Simi Singh

Personal information
- Full name: Simranjit Singh
- Born: 4 February 1987 (age 39) Bathlana, Punjab, India
- Batting: Right-handed
- Bowling: Right-arm off break
- Role: All-rounder

International information
- National side: Ireland (2017–2022);
- ODI debut (cap 52): 14 May 2017 v New Zealand
- Last ODI: 12 July 2022 v New Zealand
- T20I debut (cap 42): 12 June 2018 v Netherlands
- Last T20I: 23 October 2022 v Sri Lanka

Domestic team information
- 2013–2023: Leinster Lightning

Career statistics
| Competition | ODI | T20I | FC | LA |
| Matches | 35 | 53 | 13 | 79 |
| Runs scored | 593 | 296 | 612 | 1,614 |
| Batting average | 22.80 | 10.20 | 36.00 | 27.82 |
| 100s/50s | 1/1 | 0/1 | 2/2 | 2/6 |
| Top score | 100* | 57* | 121 | 121* |
| Balls bowled | 1,519 | 965 | 1,785 | 3,239 |
| Wickets | 39 | 44 | 27 | 84 |
| Bowling average | 25.92 | 27.84 | 25.25 | 27.48 |
| 5 wickets in innings | 1 | 0 | 1 | 1 |
| 10 wickets in match | 0 | 0 | 0 | 0 |
| Best bowling | 5/10 | 3/9 | 5/38 | 5/10 |
| Catches/stumpings | 13/– | 16/– | 6/– | 28/– |
- Source: Cricinfo, 8 February 2026

= Simi Singh =

Irish cricketer (born 1987)

Simranjit "Simi" Singh (born 4 February 1987) is an Indian born Irish cricketer. In December 2018, he was one of nineteen players to be awarded a central contract by Cricket Ireland for the 2019 season. In January 2020, he was one of nineteen players to be awarded a central contract from Cricket Ireland, the first year in which all contracts were awarded on a full-time basis.

==Domestic and T20 career==
Singh made his List A debut for Leinster Lightning in the 2017 Inter-Provincial Cup on 1 May 2017.

Singh made his Twenty20 cricket debut for Leinster Lightning in the 2017 Inter-Provincial Trophy on 26 May 2017. He made his first-class debut for Leinster Lightning in the 2017 Inter-Provincial Championship on 5 June 2017.

In July 2019, Singh was selected to play for the Dublin Chiefs in the inaugural edition of the Euro T20 Slam cricket tournament. However, the following month the tournament was cancelled.

Singh was the leading run-scorer and wicket-taker in the 2019 Inter-Provincial Championship, finishing the tournament with 204 runs and 13 wickets.

==International career==
In May 2017, Singh was named in Ireland's One Day International (ODI) squad for their tri-series tournament featuring Bangladesh and New Zealand. He made his ODI debut for Ireland against New Zealand on 14 May 2017.

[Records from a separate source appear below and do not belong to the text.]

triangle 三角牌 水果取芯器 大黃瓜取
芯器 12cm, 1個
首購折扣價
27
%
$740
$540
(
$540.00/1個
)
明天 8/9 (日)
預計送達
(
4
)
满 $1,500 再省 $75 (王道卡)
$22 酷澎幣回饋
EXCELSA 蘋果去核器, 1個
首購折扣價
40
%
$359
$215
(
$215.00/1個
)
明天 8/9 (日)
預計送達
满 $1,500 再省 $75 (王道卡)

In June 2018, Singh was named in Ireland's Twenty20 International (T20I) squad for the 2018 Netherlands Tri-Nation Series. He made his T20I debut against the Netherlands on 12 June 2018. He scored 57 not out on debut and became the first batsman to score a fifty on T20I debut batting at number 8 or lower.

In January 2019, Singh was named in Ireland's squad for their one-off Test against Afghanistan in India, but he did not play. In July 2019, he was named in Ireland's Test squad for their one-off match against England at Lord's, but he did not play again. In September 2019, he was named in Ireland's squad for the 2019 ICC T20 World Cup Qualifier tournament in the United Arab Emirates.

On 10 July 2020, Singh was named in Ireland's 21-man squad to travel to England to start training behind closed doors for the ODI series against the England cricket team.

On 18 January 2021, against the UAE, Singh took his first five-wicket haul in ODI cricket, with five wickets for ten runs off his ten overs. On 16 July 2021, against South Africa, Singh scored his first century in ODI cricket, with 100 not out. He also became the first batsman to score a century in ODI cricket batting at number 8 or lower. In September 2021, Singh was named in Ireland's provisional squad for the 2021 ICC Men's T20 World Cup.

In the annual ICC Awards in January 2022, he was included in ICC Men's ODI Team of the Year for the year 2021.